Beni aldatırsan seni öldürürüm demektir.
Yatakta sağdan sola dönememektir.
Her zorluğu çekmek ama tekme yediğinde suratında gördüğün salak gülümsemedir.

Kolun incinse bir hafta yatarken, ameliyat olmuşken aynı gün ayağa kalkmaktır.
Uykusuz geceler, uydurma ninniler, siyah süt psikolojisidir.
Kaka yapamıyor diye ağlamak, gaz çıkarınca sevinmektir.
Gece onun için, gündüz patronun için çalışmaktır.
Hem anne hem iş kadını hem ev kadını hem kadın olabilmektir.
Ne kadar yorgun olursan ol onunla vakit geçirmektir.
Seni sen olmaktan çıkarsa da senin onu hayatından çıkaramamandır.

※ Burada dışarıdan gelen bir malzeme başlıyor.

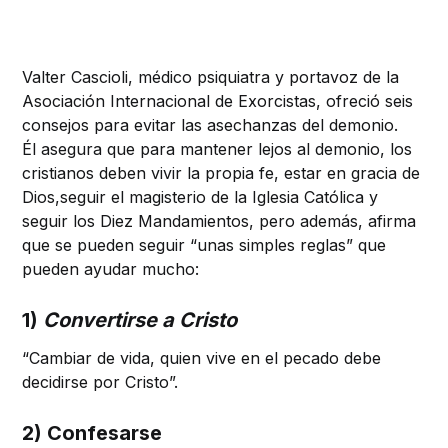
Valter Cascioli, médico psiquiatra y portavoz de la
Asociación Internacional de Exorcistas, ofreció seis
consejos para evitar las asechanzas del demonio.
Él asegura que para mantener lejos al demonio, los
cristianos deben vivir la propia fe, estar en gracia de
Dios,seguir el magisterio de la Iglesia Católica y
seguir los Diez Mandamientos, pero además, afirma
que se pueden seguir “unas simples reglas” que
pueden ayudar mucho:
1)
Convertirse a Cristo
“Cambiar de vida, quien vive en el pecado debe
decidirse por Cristo”.
2) Confesarse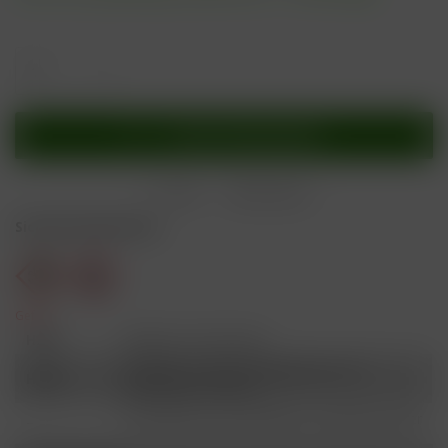
In den
Warenkorb
Merken
Bewerten
Sicherheitshinweise
Gefahr
H301
Giftig bei Verschlucken.
Schädlich für Wasserorganismen, mit
H412
langfristiger Wirkung.
Ist ärztlicher Rat erforderlich, Verpackung oder
P101
Kennzeichnungsetikett bereithalten.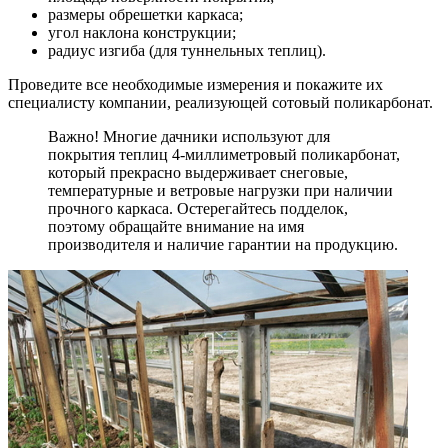
размеры обрешетки каркаса;
угол наклона конструкции;
радиус изгиба (для туннельных теплиц).
Проведите все необходимые измерения и покажите их
специалисту компании, реализующей сотовый поликарбонат.
Важно! Многие дачники используют для
покрытия теплиц 4-миллиметровый поликарбонат,
который прекрасно выдерживает снеговые,
температурные и ветровые нагрузки при наличии
прочного каркаса. Остерегайтесь подделок,
поэтому обращайте внимание на имя
производителя и наличие гарантии на продукцию.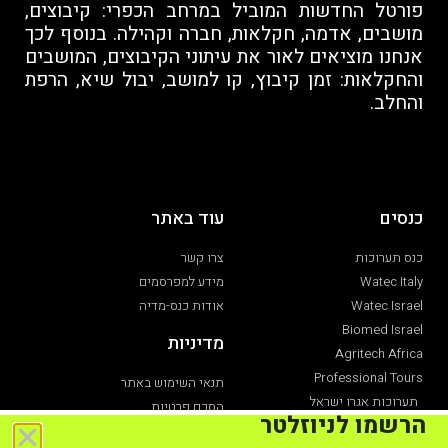
פורטל החדשות המוביל במרחב הכפרי: קיבוצים,
מושבים, אדמה, חקלאות, חברה וקהילה. בנוסף לכך
אנחנו מוציאים לאור את עיתוני הקיבוצים, המושבים
והחקלאות: זמן קיבוץ, קו למושב, יבול שיא, הרפת
והחלב.
כנסים
עוד באתר
כנס תערוכות
צרו קשר
Watec Italy
מידע למפרסמים
Watec Israel
אודות כנס-מדיה
Biomed Israel
מדיניות
Agritech Africa
Professional Tours
תנאי השימוש באתר
תערוכות אגרו ישראל
הסכם פרטיות
הרשמו לניוזלטר
תערוכת חקלאות
הצהרת נגישות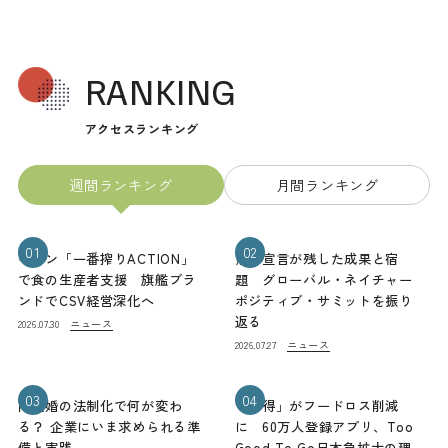
RANKING
アクセスランキング
週間ランキング
月間ランキング
01
02
キリン「一番搾りACTION」
熊本宣言が残した成果と宿
で食の生産者支援 旗艦ブラ
題 グローバル・ネイチャー
ンドでCSV経営深化へ
ポジティブ・サミットを振り
返る
ニュース
2026.07.30
ニュース
2026.07.27
03
04
同性婚の法制化で何が変わ
「お得」がフードロス削減
る？ 企業にいま求められる準
に 60万人登録アプリ、Too
備と実践
Good To Go日本急拡大の理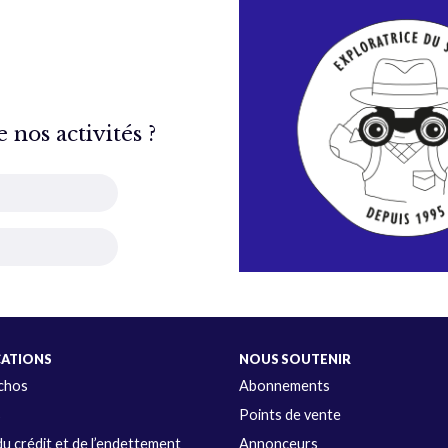
nos activités ?
CATIONS
NOUS SOUTENIR
Échos
Abonnements
s
Points de vente
u crédit et de l’endettement
Annonceurs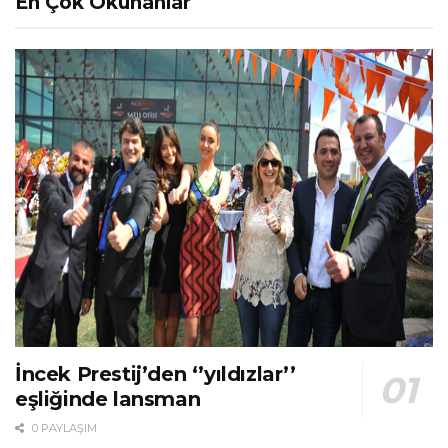
En Çok Okunanlar
İncek Prestij’den ‘’yıldızlar’’
eşliğinde lansman
0 PAYLAŞIM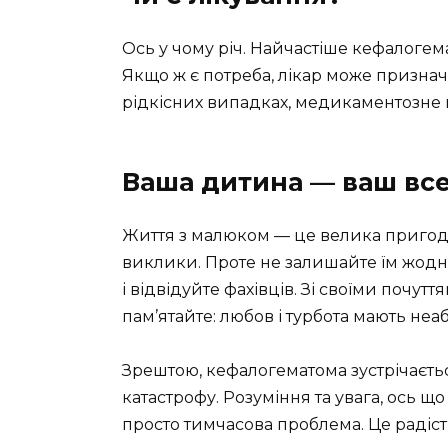
Ось у чому річ. Найчастіше кефалогем
Якщо ж є потреба, лікар може признач
рідкісних випадках, медикаментозне в
Ваша дитина — ваш все
Життя з малюком — це велика пригода
виклики. Проте не залишайте їм жодно
і відвідуйте фахівців. Зі своїми почутт
пам’ятайте: любов і турбота мають неа
Зрештою, кефалогематома зустрічається 
катастрофу. Розуміння та увага, ось 
просто тимчасова проблема. Це радість,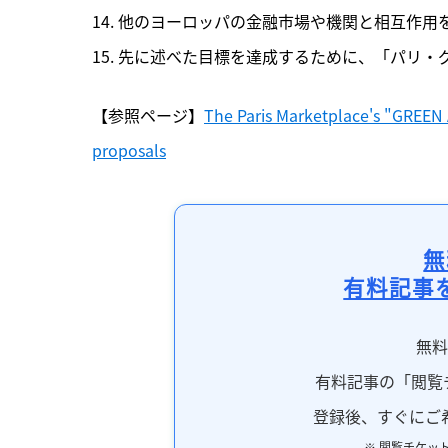
14. 他のヨーロッパの金融市場や機関と相互作用
15. 先に述べた目標を達成するために、「パリ
【参照ページ】
The Paris Marketplace's "GREE
proposals
無
有料記事
無
有料記事の「閲覧
登録後、すぐにご
※ 閲覧チケッ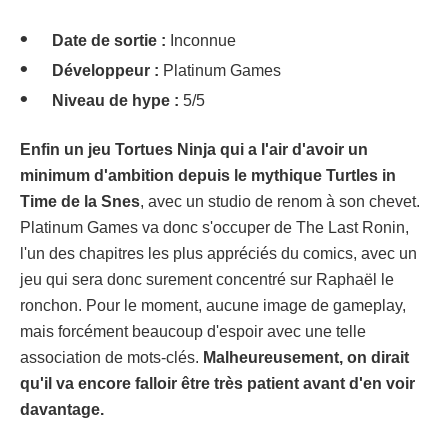
Date de sortie :
Inconnue
Développeur :
Platinum Games
Niveau de hype :
5/5
Enfin un jeu Tortues Ninja qui a l'air d'avoir un
minimum d'ambition depuis le mythique Turtles in
Time de la Snes
, avec un studio de renom à son chevet.
Platinum Games va donc s'occuper de The Last Ronin,
l'un des chapitres les plus appréciés du comics, avec un
jeu qui sera donc surement concentré sur Raphaël le
ronchon. Pour le moment, aucune image de gameplay,
mais forcément beaucoup d'espoir avec une telle
association de mots-clés.
Malheureusement, on dirait
qu'il va encore falloir être très patient avant d'en voir
davantage.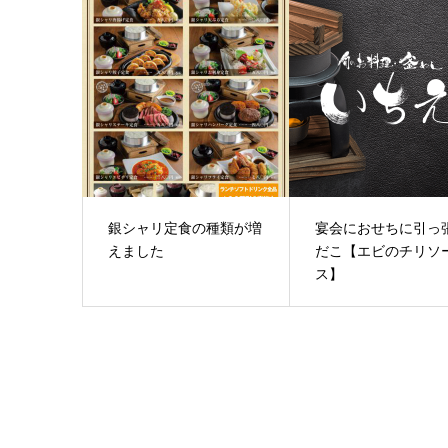
銀シャリ定食の種類が増
宴会におせちに引っ
えました
だこ【エビのチリソ
ス】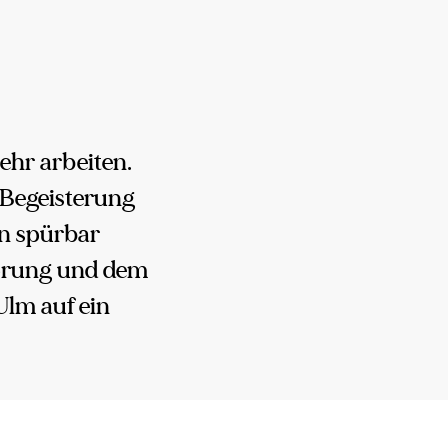
ehr arbeiten.
 Begeisterung
n spürbar
sprung und dem
Ulm auf ein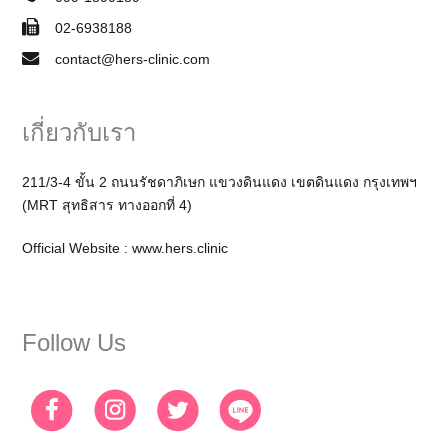
02-6938188
contact@hers-clinic.com
เกี่ยวกับเรา
211/3-4 ขั้น 2 ถนนรัชดาภิเษก แขวงดินแดง เขตดินแดง กรุงเทพฯ
(MRT สุทธิสาร ทางออกที่ 4)
Official Website :
www.hers.clinic
Follow Us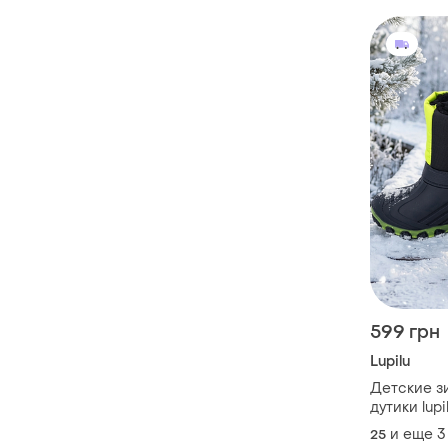
599 грн
Lupilu
Детские з
дутики lup
и еще
3
25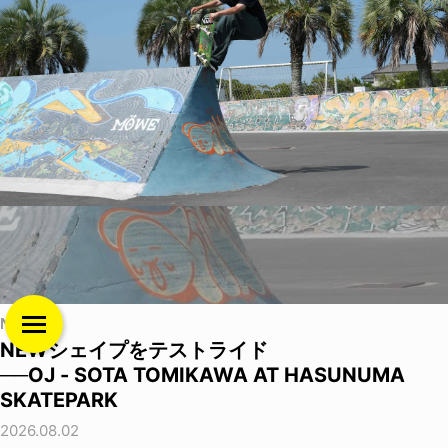
NEWS
NEWシェイプをテストライド
──OJ - SOTA TOMIKAWA AT HASUNUMA
SKATEPARK
2026.08.02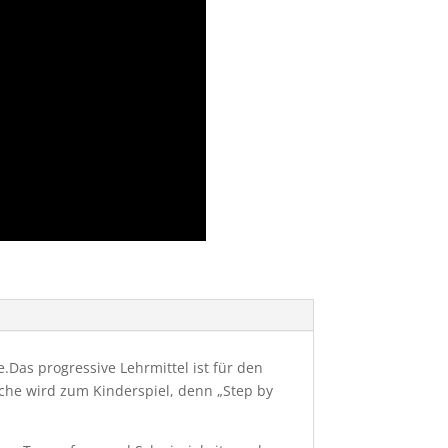
.Das progressive Lehrmittel ist für den
ache wird zum Kinderspiel, denn „Step by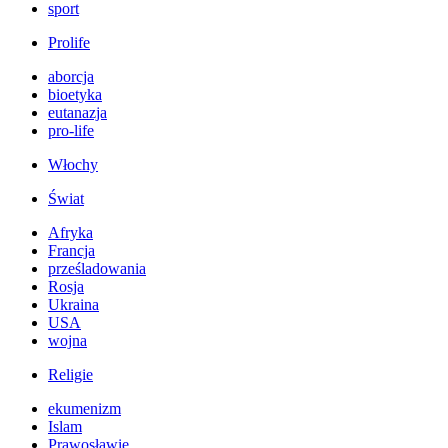
sport
Prolife
aborcja
bioetyka
eutanazja
pro-life
Włochy
Świat
Afryka
Francja
prześladowania
Rosja
Ukraina
USA
wojna
Religie
ekumenizm
Islam
Prawosławie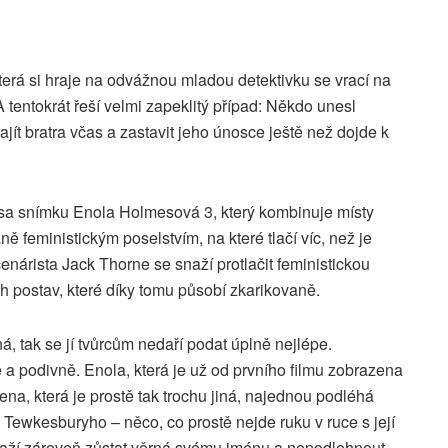
erá si hraje na odvážnou mladou detektivku se vrací na
A tentokrát řeší velmi zapeklitý případ: Někdo unesl
jít bratra včas a zastavit jeho únosce ještě než dojde k
isa snímku Enola Holmesová 3, který kombinuje místy
 feministickým poselstvím, na které tlačí víc, než je
cenárista Jack Thorne se snaží protlačit feministickou
h postav, které díky tomu působí zkarikovaně.
, tak se jí tvůrcům nedaří podat úplně nejlépe.
a podivně. Enola, která je už od prvního filmu zobrazena
a, která je prostě tak trochu jiná, najednou podléhá
ho Tewkesburyho – něco, co prostě nejde ruku v ruce s její
snaží zároveň zůstat věrná svému jménu a nepodlehnout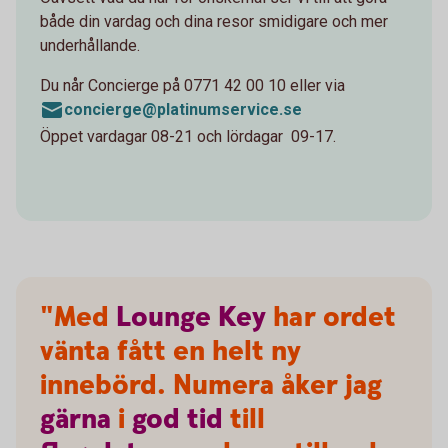
både din vardag och dina resor smidigare och mer
underhållande.
Du når Concierge på 0771 42 00 10 eller via
concierge@platinumservice.se
Öppet vardagar 08-21 och lördagar 09-17.
"Med
Lounge
Key
har ordet
vänta fått en helt ny
innebörd. Numera åker jag
gärna
i
god
tid
till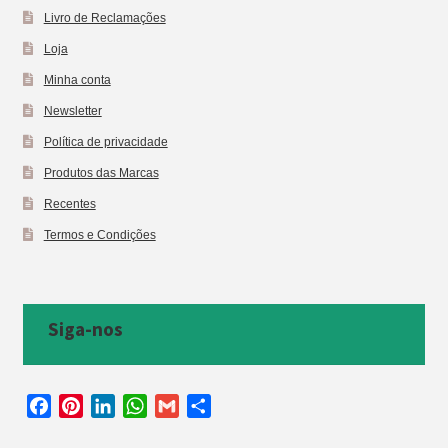
Livro de Reclamações
Loja
Minha conta
Newsletter
Política de privacidade
Produtos das Marcas
Recentes
Termos e Condições
Siga-nos
F
P
L
W
G
S
a
i
i
h
m
h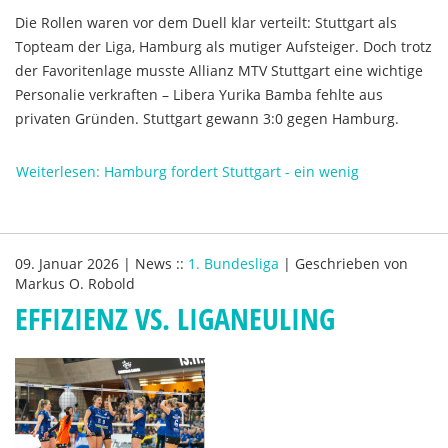
Die Rollen waren vor dem Duell klar verteilt: Stuttgart als
Topteam der Liga, Hamburg als mutiger Aufsteiger. Doch trotz
der Favoritenlage musste Allianz MTV Stuttgart eine wichtige
Personalie verkraften – Libera Yurika Bamba fehlte aus
privaten Gründen. Stuttgart gewann 3:0 gegen Hamburg.
Weiterlesen: Hamburg fordert Stuttgart - ein wenig
09. Januar 2026
|
News
::
1. Bundesliga
|
Geschrieben von
Markus O. Robold
EFFIZIENZ VS. LIGANEULING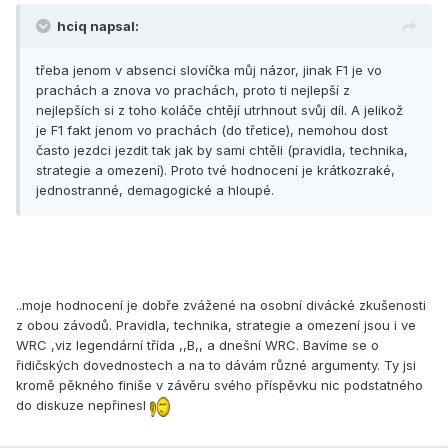
hciq napsal:
třeba jenom v absenci slovíčka můj názor, jinak F1 je vo
prachách a znova vo prachách, proto ti nejlepší z
nejlepších si z toho koláče chtějí utrhnout svůj díl. A jelikož
je F1 fakt jenom vo prachách (do třetice), nemohou dost
často jezdci jezdit tak jak by sami chtěli (pravidla, technika,
strategie a omezení). Proto tvé hodnocení je krátkozraké,
jednostranné, demagogické a hloupé.
..moje hodnocení je dobře zvážené na osobní divácké zkušenosti
z obou závodů. Pravidla, technika, strategie a omezení jsou i ve
WRC ,viz legendární třída ,,B,, a dnešní WRC. Bavíme se o
řidičských dovednostech a na to dávám různé argumenty. Ty jsi
kromě pěkného finiše v závěru svého příspěvku nic podstatného
do diskuze nepřinesl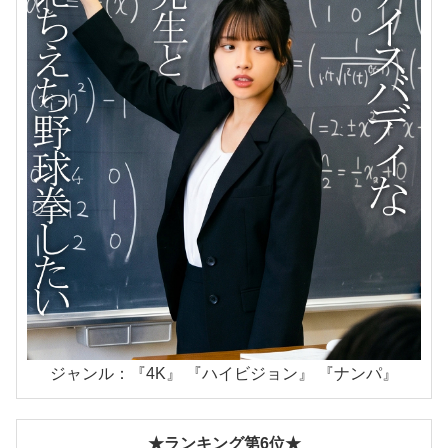
ジャンル：『4K』 『ハイビジョン』 『ナンパ』
★ランキング第6位★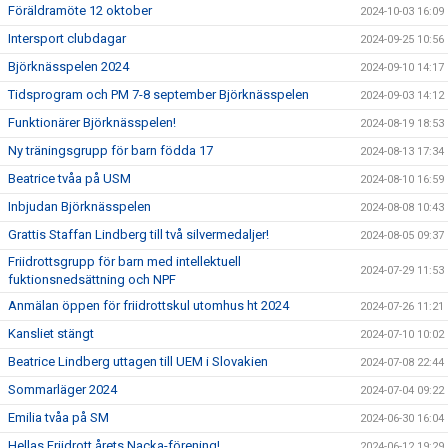
Föräldramöte 12 oktober
2024-10-03 16:09
Intersport clubdagar
2024-09-25 10:56
Björknässpelen 2024
2024-09-10 14:17
Tidsprogram och PM 7-8 september Björknässpelen
2024-09-03 14:12
Funktionärer Björknässpelen!
2024-08-19 18:53
Ny träningsgrupp för barn födda 17
2024-08-13 17:34
Beatrice tvåa på USM
2024-08-10 16:59
Inbjudan Björknässpelen
2024-08-08 10:43
Grattis Staffan Lindberg till två silvermedaljer!
2024-08-05 09:37
Friidrottsgrupp för barn med intellektuell
2024-07-29 11:53
fuktionsnedsättning och NPF
Anmälan öppen för friidrottskul utomhus ht 2024
2024-07-26 11:21
Kansliet stängt
2024-07-10 10:02
Beatrice Lindberg uttagen till UEM i Slovakien
2024-07-08 22:44
Sommarläger 2024
2024-07-04 09:22
Emilia tvåa på SM
2024-06-30 16:04
Hellas Friidrott årets Nacka-förening!
2024-06-12 19:29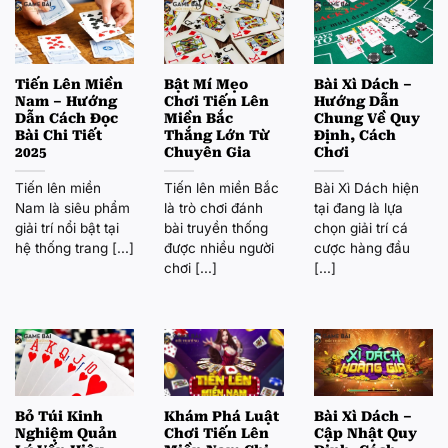
Tiến Lên Miền
Bật Mí Mẹo
Bài Xì Dách –
Nam – Hướng
Chơi Tiến Lên
Hướng Dẫn
Dẫn Cách Đọc
Miền Bắc
Chung Về Quy
Bài Chi Tiết
Thắng Lớn Từ
Định, Cách
2025
Chuyên Gia
Chơi
Tiến lên miền
Tiến lên miền Bắc
Bài Xì Dách hiện
Nam là siêu phẩm
là trò chơi đánh
tại đang là lựa
giải trí nổi bật tại
bài truyền thống
chọn giải trí cá
hệ thống trang [...]
được nhiều người
cược hàng đầu
chơi [...]
[...]
Bỏ Túi Kinh
Khám Phá Luật
Bài Xì Dách –
Nghiệm Quản
Chơi Tiến Lên
Cập Nhật Quy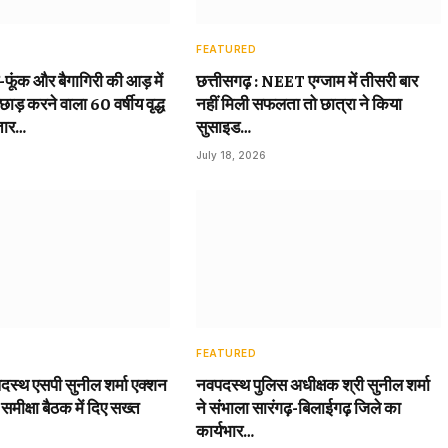
FEATURED
़-फूंक और बैगागिरी की आड़ में
छत्तीसगढ़ : NEET एग्जाम में तीसरी बार
छाड़ करने वाला 60 वर्षीय वृद्ध
नहीं मिली सफलता तो छात्रा ने किया
तार…
सुसाइड…
July 18, 2026
FEATURED
दस्थ एसपी सुनील शर्मा एक्शन
नवपदस्थ पुलिस अधीक्षक श्री सुनील शर्मा
 समीक्षा बैठक में दिए सख्त
ने संभाला सारंगढ़-बिलाईगढ़ जिले का
कार्यभार…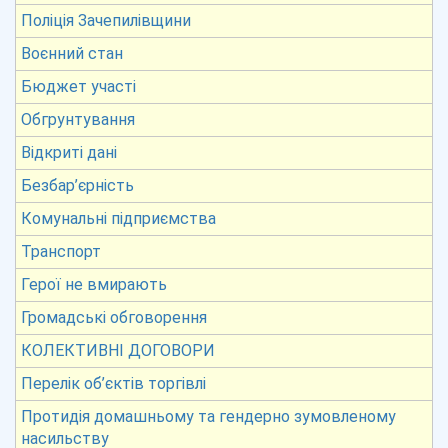
Поліція Зачепилівщини
Воєнний стан
Бюджет участі
Обгрунтування
Відкриті дані
Безбар’єрність
Комунальні підприємства
Транспорт
Герої не вмирають
Громадські обговорення
КОЛЕКТИВНІ ДОГОВОРИ
Перелік об’єктів торгівлі
Протидія домашньому та гендерно зумовленому
насильству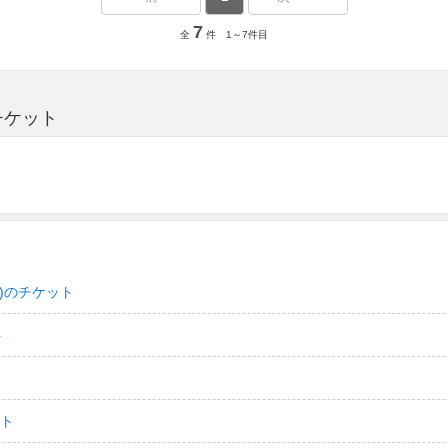
7
全
件 1～7件目
チケット
)のチケット
ト
ット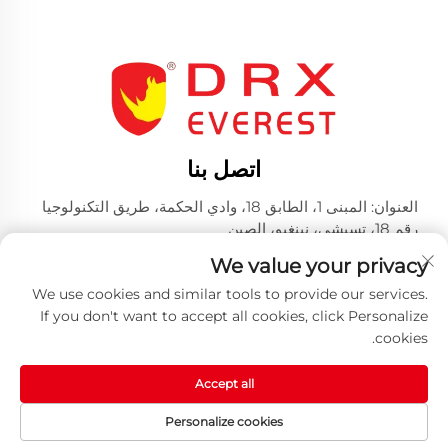
اتصل بنا
العنوان: المبنى 1، الطابق 18، وادي الحكمة، طريق التكنولوجيا
رقم 18، تسيشي، نينغبو، الصين
الهاتف:
+86-574-23660321
We value your privacy
بريد إلكتروني:
[email protected]
We use cookies and similar tools to provide our services.
If you don't want to accept all cookies, click Personalize
cookies.
Accept all
حقوق النشر © 2025 من قبل شركة هوانغ شان دريكس للصناعات
Personalize cookies
المحدودة -
سياسة الخصوصية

Bebek yapmak, suratının ortasına dövme yaptırmak gibidir demişti eat, pray, love filmindeki kadın julia roberts’a…
Bir kez yaptın mı bir daha kurtulamazsın.
Tam da böyle bir şey işte annelik.
Karar vermesi zor, hissetmesi zor, ama olması en zor…

İşte bu yüzden akıllanmam ben diyorum ya.
Hayatımın en zor dört yılını geçirmişken, hayatımın bir sonraki dört yılının nasıl geçeceğini hayal bile edemezken, yüzüme ikinci bir dövme yaptırıyorum.
Mutlulukla, sevinçle, hayatımın geri kalanında daha çok yorulmayı kabul ediyorum.
Ama ben zaten bütün yüzüm dövmelerle kaplansın istiyorum.
Hayatım bir sürü çocuktan ve onlarla her gün yeni bir şeyi keşfetmekten ibaret olsun istiyorum.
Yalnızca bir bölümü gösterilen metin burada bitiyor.